Wednesday, August 29, 2012

The Dream

Since I was a child, I have had the same dream over and over again. This has gone on for years, with no signs of stopping. This has always fascinated me: what is it about me or my life that causes this dream play on repeat in my brain for all these years?

The dream is always the same: I'm late and completely unprepared for something very important. As much as a I try and as quickly as I scramble to get my act together, I'm unable to do so. Sometimes, it's an important trip and I am unable to properly pack my bags and make it to the airport on time. Other times, I'm unable to get my act together in order to save someone I love from certain death or disaster. Most of the time, I am back in school as a student and I'm late for class. I don't have my books. I can't find my school supplies. I forgot to put on shoes. I can't find my classroom.

I always feel the same way: rushed, unprepared, and anxious. I typically wake up with my heart racing and drenched in sweat (disgusting, I know) and sometimes I wake up my husband because I fail to realize I was dreaming.

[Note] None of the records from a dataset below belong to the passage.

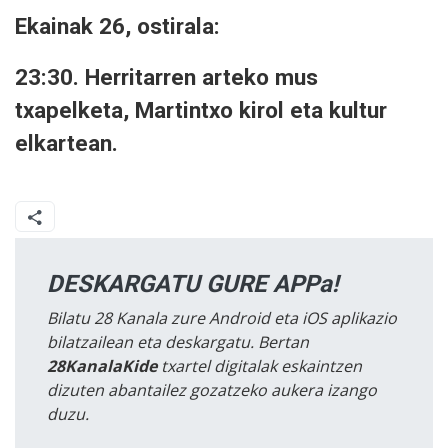
Ekainak 26, ostirala:
23:30. Herritarren arteko mus
txapelketa, Martintxo kirol eta kultur
elkartean.
DESKARGATU GURE APPa!
Bilatu 28 Kanala zure Android eta iOS aplikazio
bilatzailean eta deskargatu. Bertan
28KanalaKide
txartel digitalak eskaintzen
dizuten abantailez gozatzeko aukera izango
duzu.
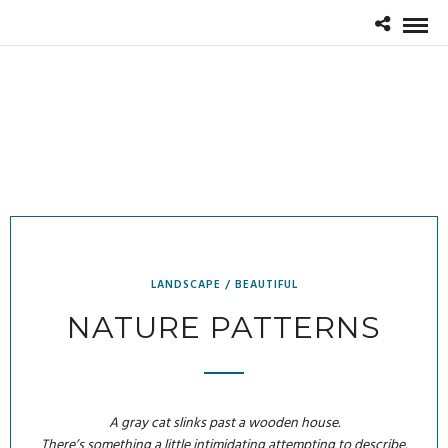
LANDSCAPE / BEAUTIFUL
NATURE PATTERNS
A gray cat slinks past a wooden house.
There’s something a little intimidating attempting to describe.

The dream is always so realistic and it leaves me in a state of extreme panic. The dream haunts me while I'm sleeping and it sometimes haunts me while I'm awake, too.

Is there something unresolved in my life that causes me to be haunted by my own recurring dream? Why does it play on repeat over and over again?

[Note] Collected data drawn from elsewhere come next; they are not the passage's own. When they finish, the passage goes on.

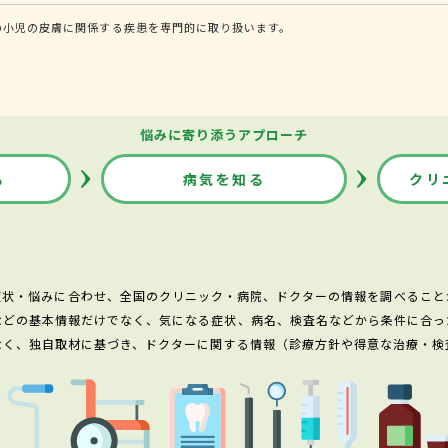
の小児の皮膚に関係する疾患を専門的に取り扱います。
悩みに寄り添うアプローチ
る
病気を知る
クリ
症状・悩みに合わせ、全国のクリニック・病院、ドクターの情報を調べること
などの基本情報だけでなく、気になる症状、病名、検査名などから条件に合っ
なく、独自取材に基づき、ドクターに関する情報（診療方針や得意な治療・検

I don't know the answers, honestly. I'm a (fairly) organized person and pride myself on being timely and prepared for just about everything. But really? You can't be prepared for everything---because most of the things that are thrown your way in life cannot be prepared for, unfortunately. I like to think my dream is a standing reminder that I'm not in control of this life and the more I prepare the less prepared I become.

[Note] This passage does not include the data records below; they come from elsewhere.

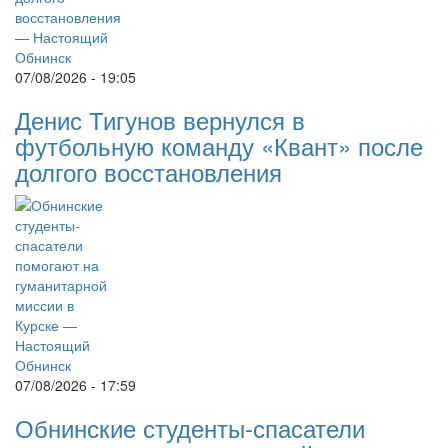
07/08/2026 - 19:05
Денис Тигунов вернулся в
футбольную команду «Квант» после
долгого восстановления
07/08/2026 - 17:59
Обнинские студенты-спасатели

How can you prepare for a tragedy? There's no way to anticipate something awful or to ever feel like you're ready for something you don't want. You can't live your life waiting for the other shoe to drop, waiting to be smacked in the face on some idle Tuesday with life-altering-game-changing-news. It's just not realistic.

So, you just live your life. You do the best you can with the hand you're dealt and hope and pray for the things you want. That's what I do. That's what I believe. That's how I live.

But the dream still haunts me, somewhere deep down in my brain in a place I can't touch. Maybe my act isn't as together as I'd like. Perhaps there's something unresolved that I don't know about yet. I have to believe there's a reason I'm being haunted by my own thoughts while I'm sleeping.

I'm just glad I remembered to wear shoes to work today.